A comprehensive plan approved this week by the Los Angeles Department of Water and Power lays out strategies to continue providing water to this drought-afflicted city for the next 25 years. As KPCC notes, the plan says the area will have enough water–even if the drought continues and population increases by 500,000.
State water agencies are required to update urban water management plans every five years, but in the midst of a historic drought, this latest revision will be especially important in ensuring the city has the resources to continue to grow and prosper...and, you know, take a shower every now and then.
The most ambitious part of the new plan is its goal of reducing LA's dependence on water from outside sources. Right now, the city imports the vast majority of its water; much of it still flows through the trusty Los Angeles Aqueduct. But in recent years, the city has been obligated to divert much of that water back to the Owens Valley in order to keep harmful dust from rising out of the dry Owens Lake bed. Since 2012, DWP has purchased most of its water from the Metropolitan Water District, which in turn gets its water from Northern California and the Colorado River.

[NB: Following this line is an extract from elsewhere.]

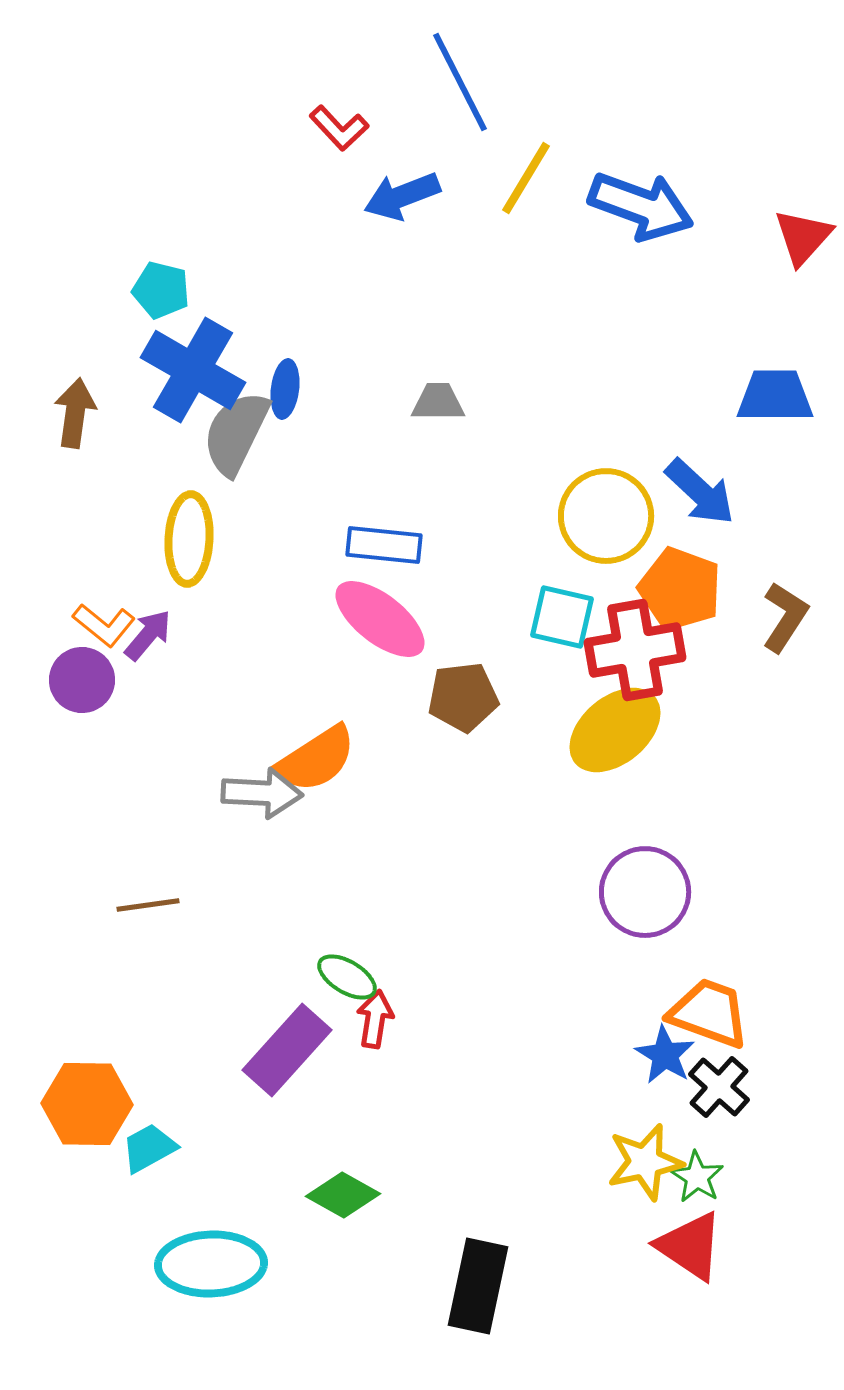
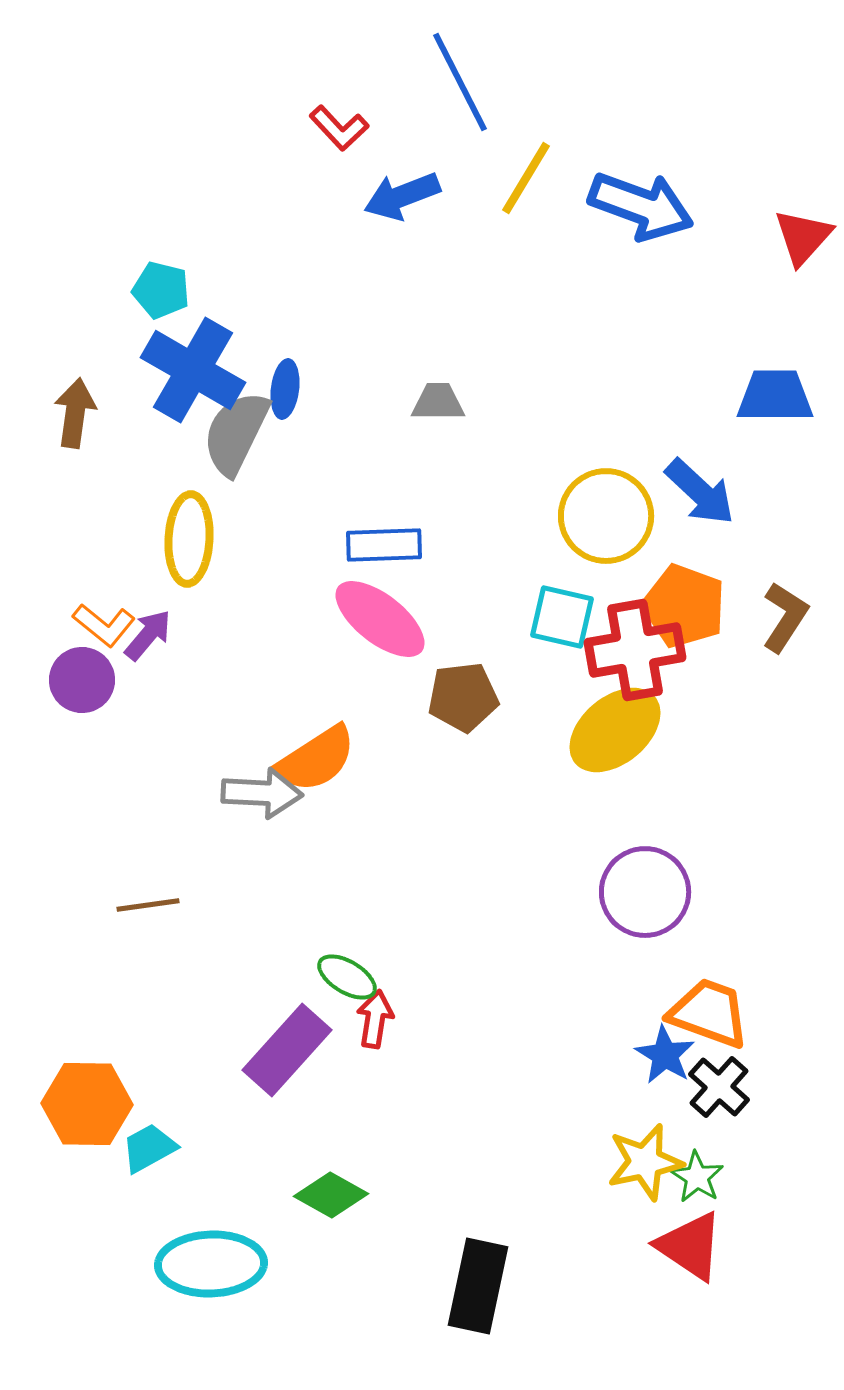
blue rectangle at (384, 545): rotated 8 degrees counterclockwise
orange pentagon at (680, 589): moved 4 px right, 17 px down
green diamond at (343, 1195): moved 12 px left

Under the framework put in place by DWP officials in the new plan, the agency would obtain as much as half of its water locally by 2040. This would be accomplished by improving infrastructure to capture and treat stormwater and groundwater. The agency also wants to continue promoting water-saving strategies to help reduce demand. Since 2007, overall water use in the city has dropped off considerably.
LA now uses less water than it did in 1970, when population was just over half of what it is today.
Still, some are skeptical of DWP's optimism on this front. In an article published in City Watch, blogger Casey Maddren points out that much of the infrastructure needed to obtain water from local sources doesn't exist yet or is not in working condition. Ensuring DWP's plan is successful will at the very least require significant investment.
Of course, no long-range plan is without a fair amount of guesswork. Fingers crossed DWP continues to make strides in reducing demand and increasing local supply. In the meantime, those concerned about Los Angeles's parched and apocalyptic near-future can rest a little easier, knowing there's at least this plan.